-- Data --
════════════════════
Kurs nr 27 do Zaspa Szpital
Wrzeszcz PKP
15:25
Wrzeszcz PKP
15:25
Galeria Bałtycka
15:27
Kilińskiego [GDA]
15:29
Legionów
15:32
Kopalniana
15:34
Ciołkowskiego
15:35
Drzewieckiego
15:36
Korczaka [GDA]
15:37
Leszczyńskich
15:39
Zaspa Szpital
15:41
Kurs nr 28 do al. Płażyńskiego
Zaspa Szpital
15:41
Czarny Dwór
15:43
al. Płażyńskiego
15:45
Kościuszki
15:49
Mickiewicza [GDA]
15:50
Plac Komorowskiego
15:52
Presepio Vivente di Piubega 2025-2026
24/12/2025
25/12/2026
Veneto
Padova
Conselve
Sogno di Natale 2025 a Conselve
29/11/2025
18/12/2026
════════════════════
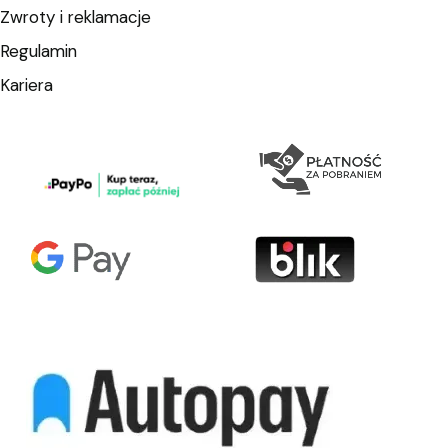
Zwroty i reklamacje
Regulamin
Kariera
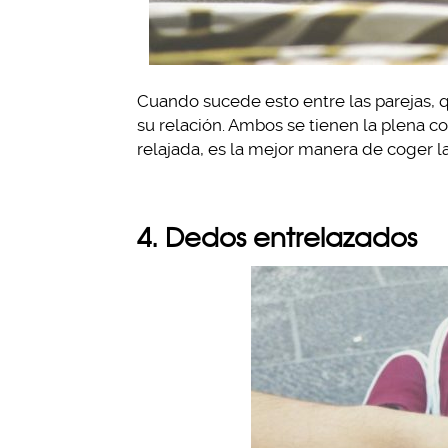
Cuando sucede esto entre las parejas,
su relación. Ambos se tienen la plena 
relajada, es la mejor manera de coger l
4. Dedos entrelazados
════════════════════
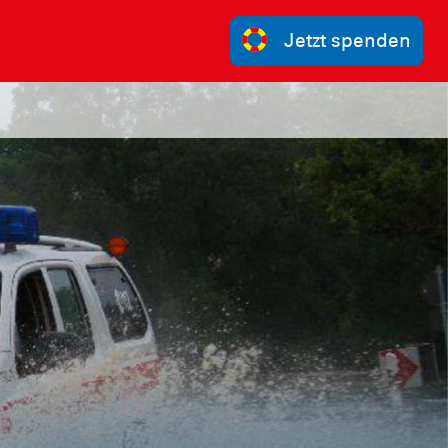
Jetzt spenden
════════════════════
Write out every line of the preceding listing that contains "Kurs".

Kurs nr 27 do Zaspa Szpital
Kurs nr 28 do al. Płażyńskiego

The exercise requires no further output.